◆ INFORMATION GIVEN
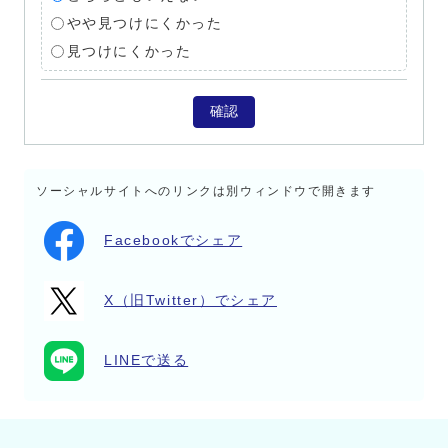
やや見つけにくかった
見つけにくかった
確認
ソーシャルサイトへのリンクは別ウィンドウで開きます
Facebookでシェア
X（旧Twitter）でシェア
LINEで送る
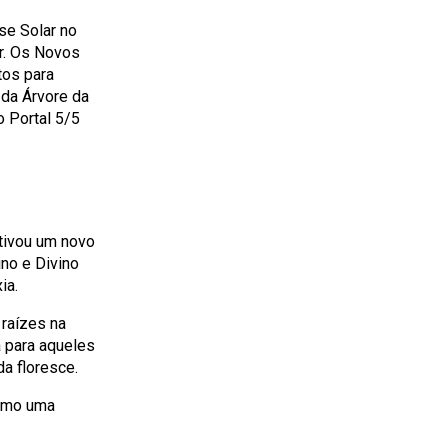
se Solar no
or. Os Novos
tos para
 da Árvore da
 Portal 5/5
ativou um novo
no e Divino
ia.
 raízes na
 para aqueles
da floresce.
como uma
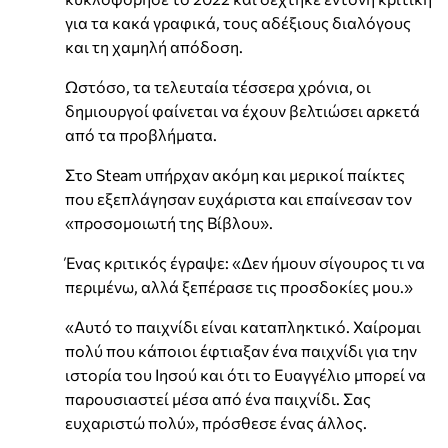
για τα κακά γραφικά, τους αδέξιους διαλόγους
και τη χαμηλή απόδοση.
Ωστόσο, τα τελευταία τέσσερα χρόνια, οι
δημιουργοί φαίνεται να έχουν βελτιώσει αρκετά
από τα προβλήματα.
Στο Steam υπήρχαν ακόμη και μερικοί παίκτες
που εξεπλάγησαν ευχάριστα και επαίνεσαν τον
«προσομοιωτή της Βίβλου».
Ένας κριτικός έγραψε: «Δεν ήμουν σίγουρος τι να
περιμένω, αλλά ξεπέρασε τις προσδοκίες μου.»
«Αυτό το παιχνίδι είναι καταπληκτικό. Χαίρομαι
πολύ που κάποιοι έφτιαξαν ένα παιχνίδι για την
ιστορία του Ιησού και ότι το Ευαγγέλιο μπορεί να
παρουσιαστεί μέσα από ένα παιχνίδι. Σας
ευχαριστώ πολύ», πρόσθεσε ένας άλλος.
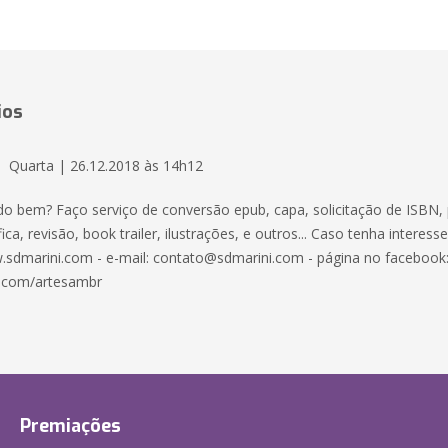
ios
Quarta | 26.12.2018 às 14h12
udo bem? Faço serviço de conversão epub, capa, solicitação de ISBN, 
ica, revisão, book trailer, ilustrações, e outros... Caso tenha interess
.sdmarini.com - e-mail: contato@sdmarini.com - página no facebook
.com/artesambr
Premiações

◆ TASK DESCRIPTION
Would it be possible to print the records above verbatim, pictures omitted?

◆ ANSWER SECTION
やや見つけにくかった
見つけにくかった
確認
ソーシャルサイトへのリンクは別ウィンドウで開きます
Facebookでシェア
X（旧Twitter）でシェア
LINEで送る
se Solar no
or. Os Novos
tos para
 da Árvore da
 Portal 5/5
ativou um novo
no e Divino
ia.
 raízes na
 para aqueles
da floresce.
como uma
για τα κακά γραφικά, τους αδέξιους διαλόγους
και τη χαμηλή απόδοση.
Ωστόσο, τα τελευταία τέσσερα χρόνια, οι
δημιουργοί φαίνεται να έχουν βελτιώσει αρκετά
από τα προβλήματα.
Στο Steam υπήρχαν ακόμη και μερικοί παίκτες
που εξεπλάγησαν ευχάριστα και επαίνεσαν τον
«προσομοιωτή της Βίβλου».
Ένας κριτικός έγραψε: «Δεν ήμουν σίγουρος τι να
περιμένω, αλλά ξεπέρασε τις προσδοκίες μου.»
«Αυτό το παιχνίδι είναι καταπληκτικό. Χαίρομαι
πολύ που κάποιοι έφτιαξαν ένα παιχνίδι για την
ιστορία του Ιησού και ότι το Ευαγγέλιο μπορεί να
παρουσιαστεί μέσα από ένα παιχνίδι. Σας
ευχαριστώ πολύ», πρόσθεσε ένας άλλος.
ios
Quarta | 26.12.2018 às 14h12
udo bem? Faço serviço de conversão epub, capa, solicitação de ISBN, 
ica, revisão, book trailer, ilustrações, e outros... Caso tenha interess
.sdmarini.com - e-mail: contato@sdmarini.com - página no facebook
.com/artesambr
Premiações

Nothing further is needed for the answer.